● WHAT YOU NEED TO DO
The following listing has lines to check for the word "MAIOR"; give only the number of lines that contain it.

● PROVIDED INFORMATION
-=-=-=-=-
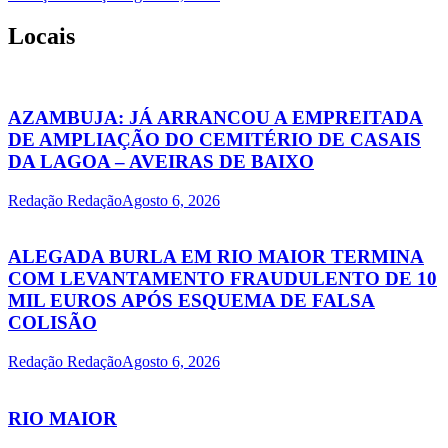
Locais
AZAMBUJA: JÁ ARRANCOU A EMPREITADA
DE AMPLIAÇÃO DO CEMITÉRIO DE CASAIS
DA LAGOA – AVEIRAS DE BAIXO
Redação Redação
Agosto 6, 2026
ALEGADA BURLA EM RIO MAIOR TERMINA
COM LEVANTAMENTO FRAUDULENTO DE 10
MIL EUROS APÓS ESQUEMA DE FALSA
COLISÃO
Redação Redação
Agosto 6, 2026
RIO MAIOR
-=-=-=-=-
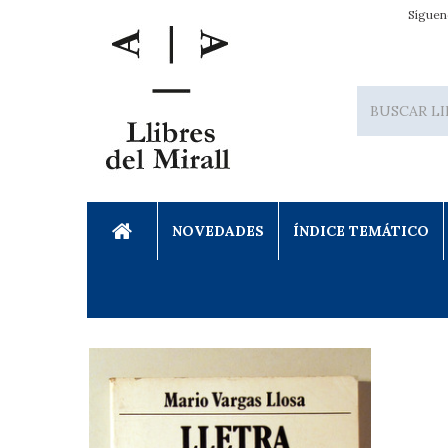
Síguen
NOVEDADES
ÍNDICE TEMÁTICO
-=-=-=-=-
● ANSWER TO THE PROBLEM
2